Saturday, March 22, 2014

Muppets Most Wanted: Bullet Review


  • We all knew it was going to be disappointing. The last time around, Jason Segel made the kind of Muppet movie that about 75% of people my age group would have made if given the chance, and he had the advantage of being a talented guy who's also a puppet geek. There's nobody who could have followed that act, but in my opinion there are a lot of people who could have come much closer than Ricky Gervais. As far as I can tell, most of his popularity is based on the fact that he's kind of a dick about being an atheist. 
  • That said,  it's not unwatchable, just a huge disappointment compared to the previous movie. 
  • Theoretically is should have been nice having both Conchords working on this movie, but it was hard to tell that Bret McKenzie was even involved this time around, with music ranging from bad to forgettable. I'm going to hold onto the belief that the creative environment  of shitting out a sequel was different than that of revitalizing the Muppets, and Bret took the path of least resistance. If McKenzie wasn't phoning it in, he needs to refer them to Dan Bern the next time they approach him for music. 

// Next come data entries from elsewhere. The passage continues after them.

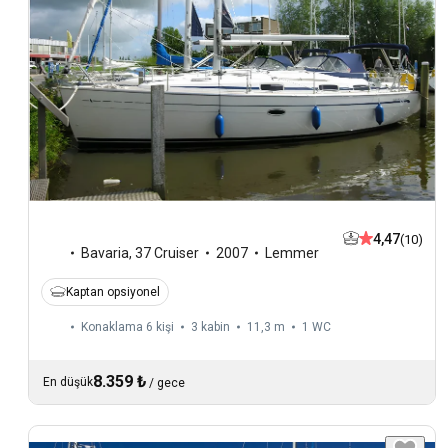
4,47
(10)
Bavaria
,
37 Cruiser
2007
Lemmer
Kaptan opsiyonel
Konaklama 6 kişi
3 kabin
11,3 m
1
WC
8.359 ₺
En düşük
/
gece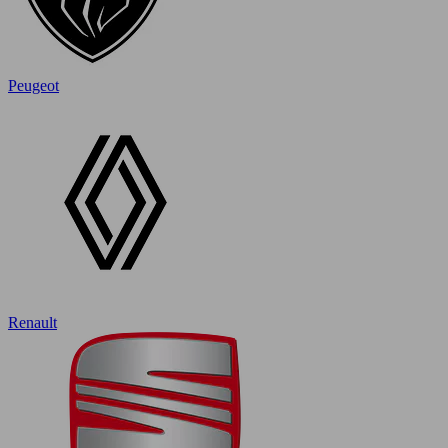
Peugeot
Renault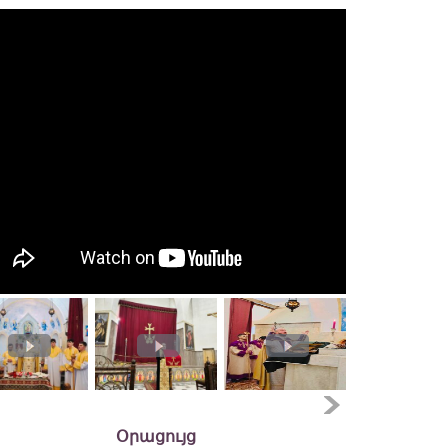
Օրացույց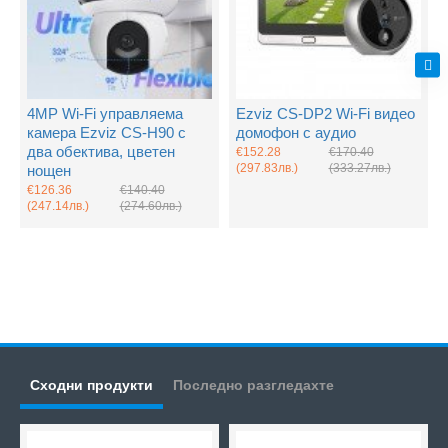
4MP Wi-Fi управляема
Ezviz CS-DP2 Wi-Fi видео
камера Ezviz CS-H90 с
домофон с аудио
два обектива, цветен
€152.28
€170.40
(297.83лв.)
(333.27лв.)
нощен
€126.36
€140.40
(247.14лв.)
(274.60лв.)
Сходни продукти
Последно разгледахте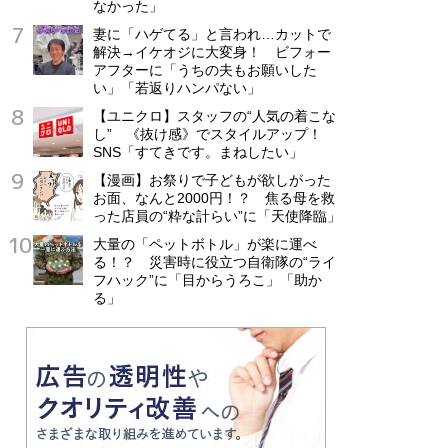
なかった」
妻に「ハゲてる」と言われ…カットで
解決→イケオジに大変身！ ビフォー
アフターに「うちの夫もお願いした
い」「若返りハンパない」
【ユニクロ】スタッフの“人気の着こな
し” 《抜け感》でスタイルアップ！
SNS「すてきです。まねしたい」
【漫画】お祭りで子どもが欲しがった
お面、なんと2000円！？ 焦る母を救
った店員の“粋な計らい”に「天使降臨」
大量の「ペットボトル」が楽に運べ
る！？ 災害時に役立つ自衛隊の“ライ
フハック”に「目からうろこ」「助か
る」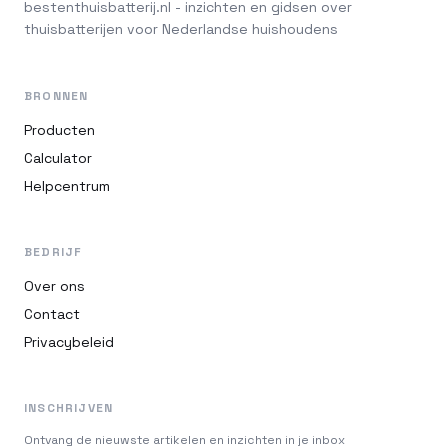
bestenthuisbatterij.nl - inzichten en gidsen over
thuisbatterijen voor Nederlandse huishoudens
BRONNEN
Producten
Calculator
Helpcentrum
BEDRIJF
Over ons
Contact
Privacybeleid
INSCHRIJVEN
Ontvang de nieuwste artikelen en inzichten in je inbox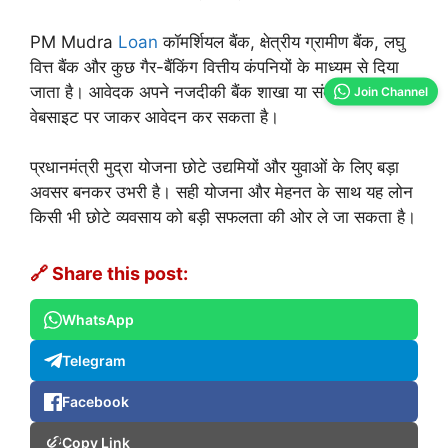
PM Mudra
Loan
कॉमर्शियल बैंक, क्षेत्रीय ग्रामीण बैंक, लघु
वित्त बैंक और कुछ गैर-बैंकिंग वित्तीय कंपनियों के माध्यम से दिया
जाता है। आवेदक अपने नजदीकी बैंक शाखा या संबंधित बैंक की
Join Channel
वेबसाइट पर जाकर आवेदन कर सकता है।
प्रधानमंत्री मुद्रा योजना छोटे उद्यमियों और युवाओं के लिए बड़ा
अवसर बनकर उभरी है। सही योजना और मेहनत के साथ यह लोन
किसी भी छोटे व्यवसाय को बड़ी सफलता की ओर ले जा सकता है।
🔗 Share this post:
WhatsApp
Telegram
Facebook
Copy Link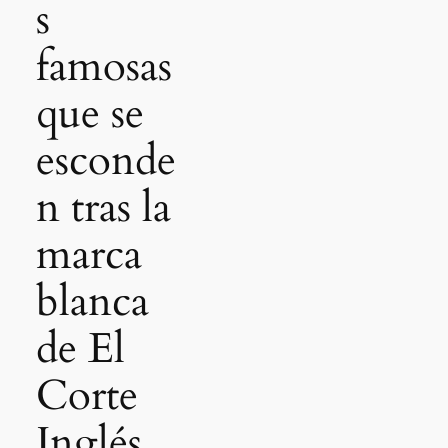
s
famosas
que se
esconde
n tras la
marca
blanca
de El
Corte
Inglés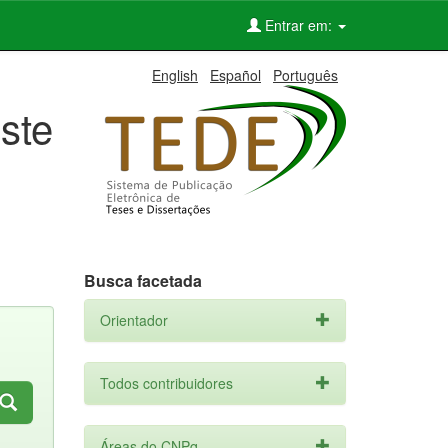
Entrar em:
English
Español
Português
ste
Busca facetada
Orientador
Todos contribuidores
Áreas do CNPq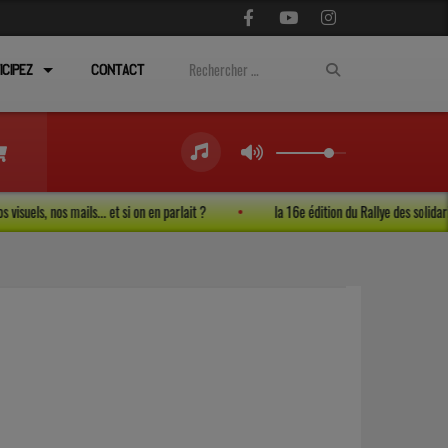
ICIPEZ
CONTACT
, nos visuels, nos mails... et si on en parlait ?
la 16e édition du Rallye des soli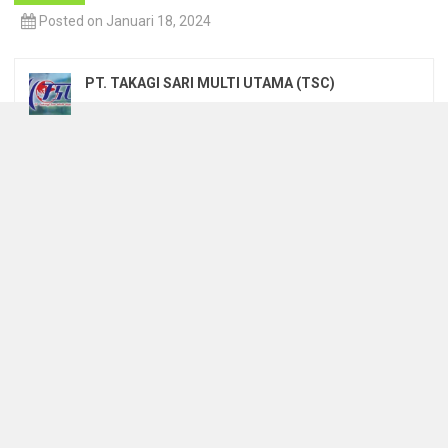
Posted on Januari 18, 2024
PT. TAKAGI SARI MULTI UTAMA (TSC)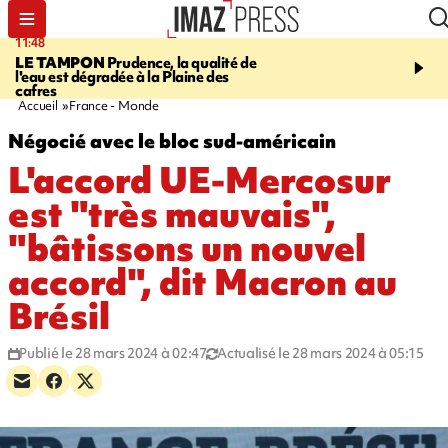
11:48
12:48
LE TAMPON
Prudence, la qualité de
SAINT-PAUL
Nouvelle 
l'eau est dégradée à la Plaine des
Cap Lahoussaye du 10 a
cafres
Accueil
France - Monde
Négocié avec le bloc sud-américain
L'accord UE-Mercosur
est "très mauvais",
"bâtissons un nouvel
accord", dit Macron au
Brésil
Publié le 28 mars 2024 à 02:47
Actualisé le 28 mars 2024 à 05:15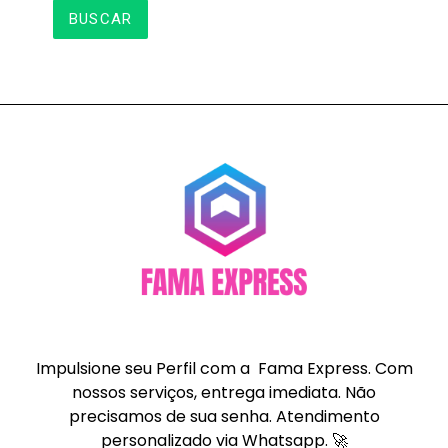
BUSCAR
Impulsione seu Perfil com a Fama Express. Com
nossos serviços, entrega imediata. Não
precisamos de sua senha. Atendimento
personalizado via Whatsapp. 🚀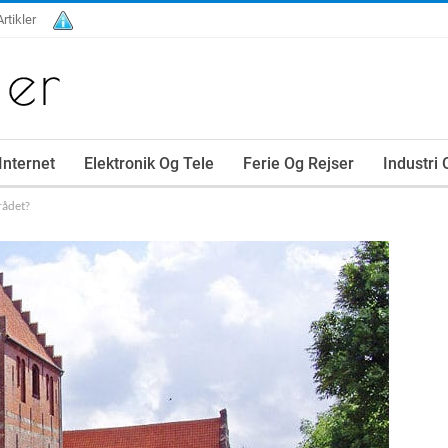
Artikler
Internet
Elektronik Og Tele
Ferie Og Rejser
Industri
rådet?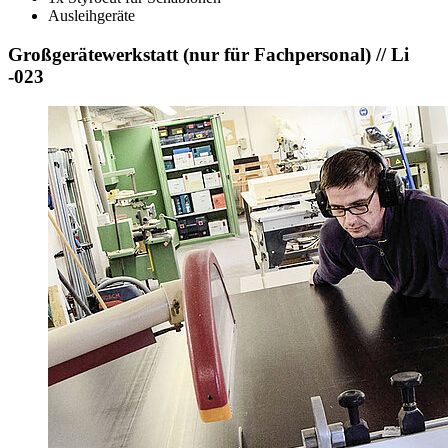
Ausleihgeräte
Großgerätewerkstatt (nur für Fachpersonal) // Li
-023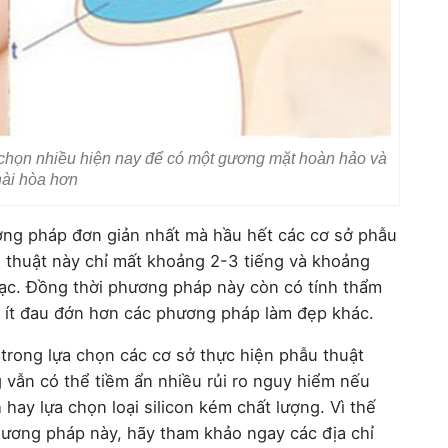
chọn nhiều hiện nay để có một gương mặt hoàn hảo và
hài hòa hơn
ng pháp đơn giản nhất mà hầu hết các cơ sở phẫu
 thuật này chỉ mất khoảng 2-3 tiếng và khoảng
 gạc. Đồng thời phương pháp này còn có tính thẩm
, ít đau đớn hơn các phương pháp làm đẹp khác.
trong lựa chọn các cơ sở thực hiện phẫu thuật
vẫn có thể tiềm ẩn nhiều rủi ro nguy hiểm nếu
hay lựa chọn loại silicon kém chất lượng. Vì thế
ơng pháp này, hãy tham khảo ngay các địa chỉ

  • To McKenzie's credit, at least he told us right in the first song that this was going to be a disappointment. 
  • We all love Tina Fey, but I felt like they put her in a role that made it impossible for her to do any of the stuff we like about Tina Fey.

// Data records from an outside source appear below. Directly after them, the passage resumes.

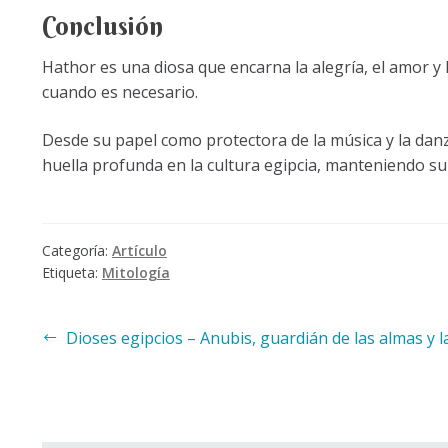
Conclusión
Hathor es una diosa que encarna la alegría, el amor y
cuando es necesario.
Desde su papel como protectora de la música y la danz
huella profunda en la cultura egipcia, manteniendo su l
Categoría:
Artículo
Etiqueta:
Mitología
Navegación
Anterior:
Dioses egipcios – Anubis, guardián de las almas y la momifi
de
entradas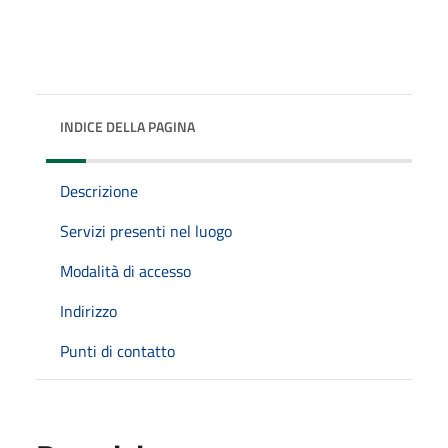
INDICE DELLA PAGINA
Descrizione
Servizi presenti nel luogo
Modalità di accesso
Indirizzo
Punti di contatto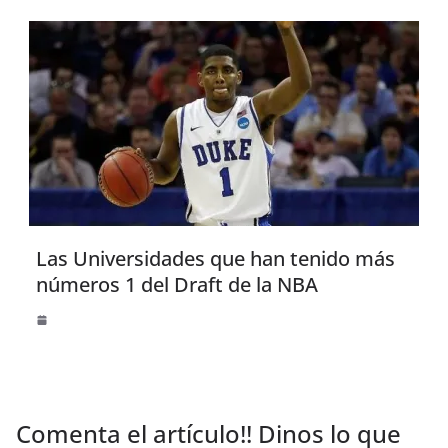
Las Universidades que han tenido más
números 1 del Draft de la NBA
Comenta el artículo!! Dinos lo que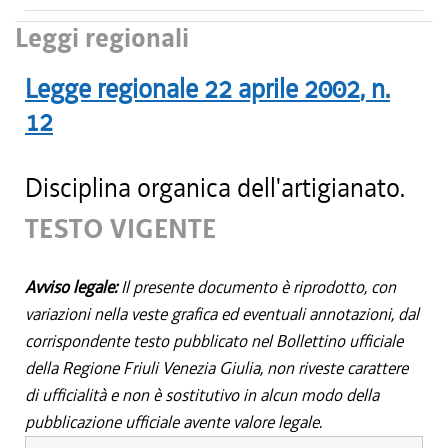
Leggi regionali
Legge regionale
22 aprile 2002
, n.
12
Disciplina organica dell'artigianato.
TESTO VIGENTE
Avviso legale:
Il presente documento è riprodotto, con
variazioni nella veste grafica ed eventuali annotazioni, dal
corrispondente testo pubblicato nel Bollettino ufficiale
della Regione Friuli Venezia Giulia, non riveste carattere
di ufficialità e non è sostitutivo in alcun modo della
pubblicazione ufficiale avente valore legale.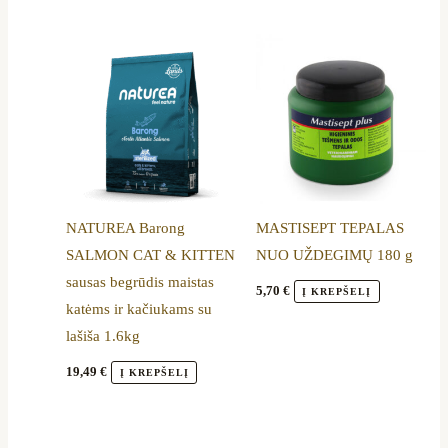
NATUREA Barong
MASTISEPT TEPALAS
SALMON CAT & KITTEN
NUO UŽDEGIMŲ 180 g
sausas begrūdis maistas
5,70
€
Į KREPŠELĮ
katėms ir kačiukams su
lašiša 1.6kg
19,49
€
Į KREPŠELĮ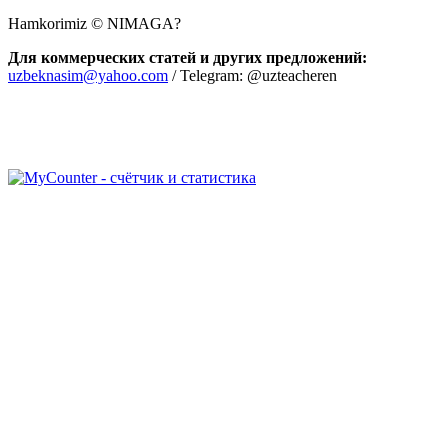
Hamkorimiz © NIMAGA?
Для коммерческих статей и других предложений:
uzbeknasim@yahoo.com
/ Telegram: @uzteacheren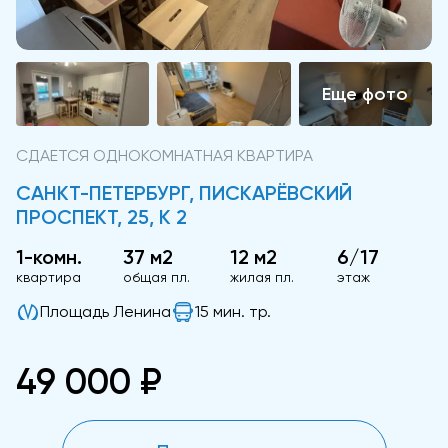
СДАЕТСЯ ОДНОКОМНАТНАЯ КВАРТИРА
САНКТ-ПЕТЕРБУРГ, ПИСКАРЁВСКИЙ
ПРОСПЕКТ, 25, К 2
1-комн.
37 м2
12 м2
6/17
квартира
общая пл.
жилая пл.
этаж
Площадь Ленина
15 мин. тр.
49 000 ₽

  • Most of the best parts of the movie involved Sam the Eagle and the guy from Modern Family, but even that kind of bothered me because of all the "European workers have rights" jokes. This wouldn't have been out of place if Sam the Eagle had been the butt of these jokes--the Muppets have always been subversive--but these seemed to fall more along the "'Merka Fucky Yeah" lines of "look at those pansy Europeans with their tiny cars and living wage" 
  • I'd watch the Swedish Chef's existential Muppet movie. 
Cameo supplement:
  • For the most part, the cameos seemed a little dated. I kept imagining an SNL sketch with some hopelessly out-of-touch studio executive saying, "Let's get some of those hot acts that the kids love these days, like that MC Hammer guy!" 
  • Old but not in the dated category: Frank Langella. The man's a goddamn institution. If he wants to be in a Muppets movie, he gets to be in a Muppets movie. 
  • Stanley Tucci and Toby Jones get a pass because most people don't know their names anyway. Guys like that are the duct tape that holds the movie industry together, so anything that gets them a little recognition is a good thing. 
  • I'm going  to assume that even though they had some Hunger Games actors doing cameos, it didn't occur to them to ask Jennifer Lawrence. Because a world where Jennifer Lawrence turns down a chance to be in a Muppet movie is not a world I want to live in. 
  • Despite having to grudgingly admit that Danny Trejo probably peaked a few years ago, his long years of being known only as "that big Mexican guy with the tattoos" makes his role deserved, especially since there's nothing about "singing, dancing Danny Trejo" that's not funny. They lose a few points, though, since Harold and Kumar did the "Danny Trejo being un-Danny Trejo-like" thing a few years earlier. 
  • Ray Liotta's choice to come across as creepy and deranged as possible was a little odd, but kind of brilliant.